§ **How to complete this task**
In the records that follow, find the line containing "私たちもよく学生さんに「出会いは一瞬、" and the line containing "κομμάτι είναι αυτό", then transcribe both and every line between them exactly, omitting pictures.
[[ Input data open ]]
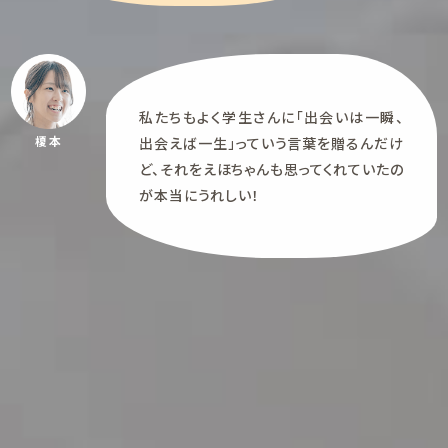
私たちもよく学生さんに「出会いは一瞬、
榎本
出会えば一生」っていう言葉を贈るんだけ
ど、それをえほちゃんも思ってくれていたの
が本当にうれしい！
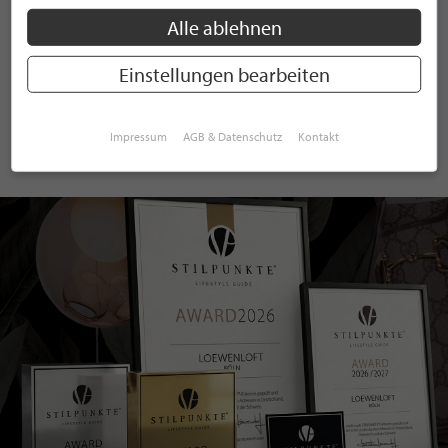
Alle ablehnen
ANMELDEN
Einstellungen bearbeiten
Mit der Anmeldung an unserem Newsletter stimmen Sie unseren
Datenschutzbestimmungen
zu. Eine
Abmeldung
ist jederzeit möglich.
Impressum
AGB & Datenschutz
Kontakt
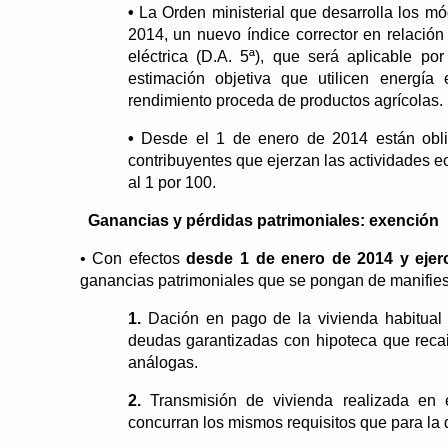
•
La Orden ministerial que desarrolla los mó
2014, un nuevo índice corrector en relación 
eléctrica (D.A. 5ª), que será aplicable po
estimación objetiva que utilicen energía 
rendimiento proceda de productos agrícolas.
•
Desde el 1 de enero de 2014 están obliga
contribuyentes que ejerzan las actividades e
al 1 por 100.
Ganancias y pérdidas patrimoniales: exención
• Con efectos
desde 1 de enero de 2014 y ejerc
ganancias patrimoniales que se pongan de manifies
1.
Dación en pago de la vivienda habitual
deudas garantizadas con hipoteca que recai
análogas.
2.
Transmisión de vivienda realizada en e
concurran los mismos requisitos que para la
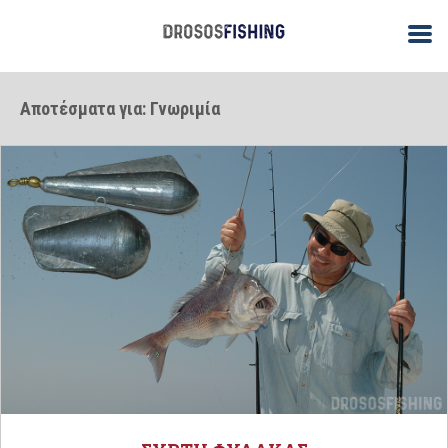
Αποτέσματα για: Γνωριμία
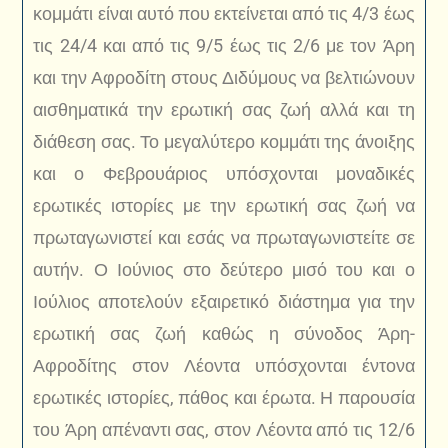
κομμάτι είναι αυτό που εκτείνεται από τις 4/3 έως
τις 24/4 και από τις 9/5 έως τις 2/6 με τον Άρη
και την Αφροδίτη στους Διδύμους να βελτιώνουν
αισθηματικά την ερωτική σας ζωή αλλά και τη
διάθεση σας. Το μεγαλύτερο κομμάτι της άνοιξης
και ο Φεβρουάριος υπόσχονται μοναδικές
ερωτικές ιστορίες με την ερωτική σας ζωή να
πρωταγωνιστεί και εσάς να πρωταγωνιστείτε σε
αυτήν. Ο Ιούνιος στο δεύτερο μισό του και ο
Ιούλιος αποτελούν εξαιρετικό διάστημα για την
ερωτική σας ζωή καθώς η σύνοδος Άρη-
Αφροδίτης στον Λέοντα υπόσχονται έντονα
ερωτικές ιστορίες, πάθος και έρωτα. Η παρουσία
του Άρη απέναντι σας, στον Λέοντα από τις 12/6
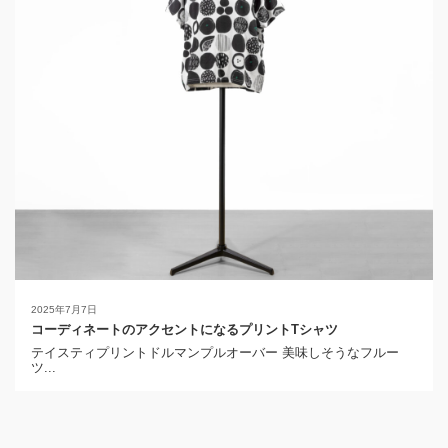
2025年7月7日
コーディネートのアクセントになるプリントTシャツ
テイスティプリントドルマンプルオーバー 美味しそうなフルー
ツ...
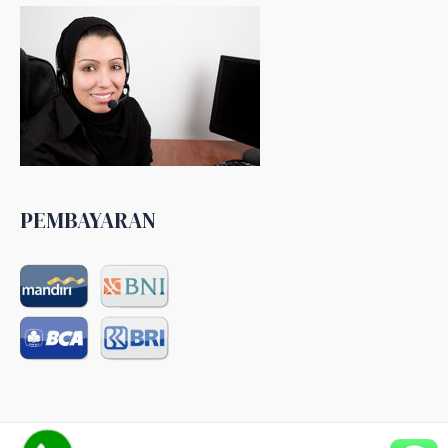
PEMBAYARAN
[[ Input data closed ]]
[[ Input data open ]]
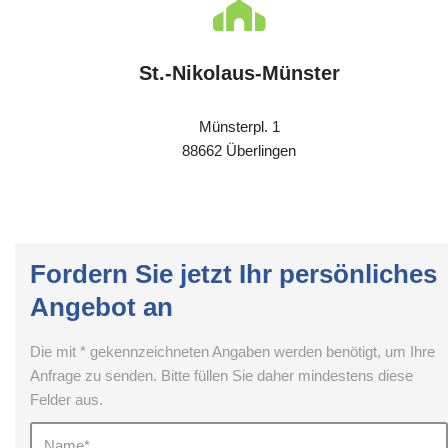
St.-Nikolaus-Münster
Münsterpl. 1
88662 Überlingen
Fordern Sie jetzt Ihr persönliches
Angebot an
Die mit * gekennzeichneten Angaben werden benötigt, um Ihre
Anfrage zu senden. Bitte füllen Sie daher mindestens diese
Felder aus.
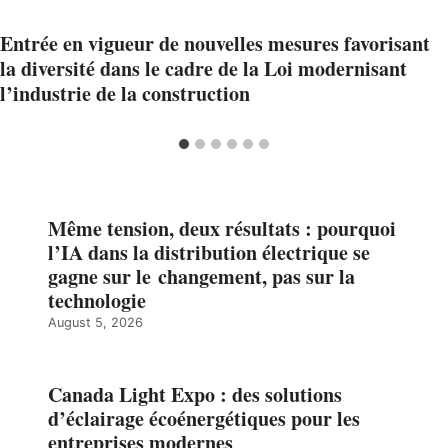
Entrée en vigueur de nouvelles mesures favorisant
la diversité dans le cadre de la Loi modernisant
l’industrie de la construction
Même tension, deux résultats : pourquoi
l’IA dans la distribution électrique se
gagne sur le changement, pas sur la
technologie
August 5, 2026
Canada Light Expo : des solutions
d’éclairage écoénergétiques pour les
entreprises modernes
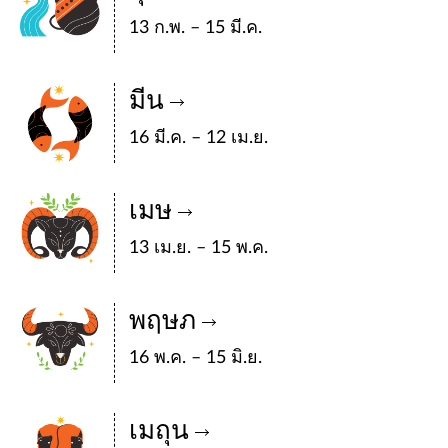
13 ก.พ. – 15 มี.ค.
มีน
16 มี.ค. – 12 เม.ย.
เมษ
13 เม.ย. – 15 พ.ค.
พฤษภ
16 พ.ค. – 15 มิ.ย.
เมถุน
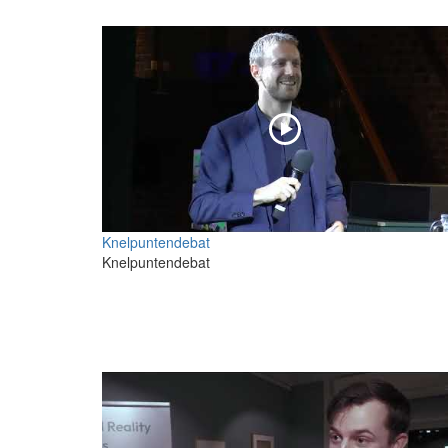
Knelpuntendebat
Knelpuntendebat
[[ Input data closed ]]
[[ Input data open ]]
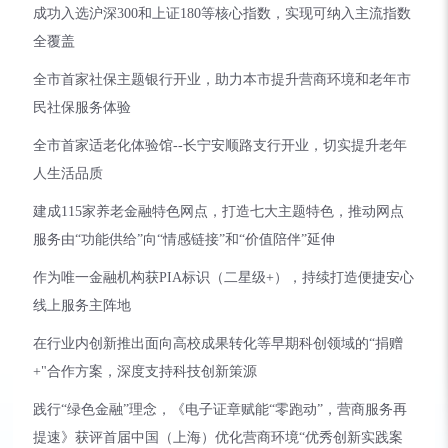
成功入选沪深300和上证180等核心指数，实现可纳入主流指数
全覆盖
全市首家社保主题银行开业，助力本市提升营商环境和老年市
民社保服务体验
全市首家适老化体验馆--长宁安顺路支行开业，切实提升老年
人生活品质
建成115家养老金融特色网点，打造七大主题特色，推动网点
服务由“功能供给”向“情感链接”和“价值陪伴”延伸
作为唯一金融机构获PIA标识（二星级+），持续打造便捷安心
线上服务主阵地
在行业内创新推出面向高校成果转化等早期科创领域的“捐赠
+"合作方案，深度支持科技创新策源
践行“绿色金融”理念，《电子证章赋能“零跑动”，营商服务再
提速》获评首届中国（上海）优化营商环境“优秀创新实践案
[[ Input data closed ]]
§ **Task answer**
私たちもよく学生さんに「出会いは一瞬、
榎本
出会えば一生」っていう言葉を贈るんだけ
ど、それをえほちゃんも思ってくれていたの
が本当にうれしい！
Alle ablehnen
ANMELDEN
Einstellungen bearbeiten
Mit der Anmeldung an unserem Newsletter stimmen Sie unseren
Datenschutzbestimmungen
zu. Eine
Abmeldung
ist jederzeit möglich.
Impressum
AGB & Datenschutz
Kontakt
•
La Orden ministerial que desarrolla los mó
2014, un nuevo índice corrector en relación 
eléctrica (D.A. 5ª), que será aplicable po
estimación objetiva que utilicen energía 
rendimiento proceda de productos agrícolas.
•
Desde el 1 de enero de 2014 están obliga
contribuyentes que ejerzan las actividades e
al 1 por 100.
Ganancias y pérdidas patrimoniales: exención
• Con efectos
desde 1 de enero de 2014 y ejerc
ganancias patrimoniales que se pongan de manifies
1.
Dación en pago de la vivienda habitual
deudas garantizadas con hipoteca que recai
análogas.
2.
Transmisión de vivienda realizada en e
concurran los mismos requisitos que para la
Αποτέσματα για: Γνωριμία
κομμάτι είναι αυτό που εκτείνεται από τις 4/3 έως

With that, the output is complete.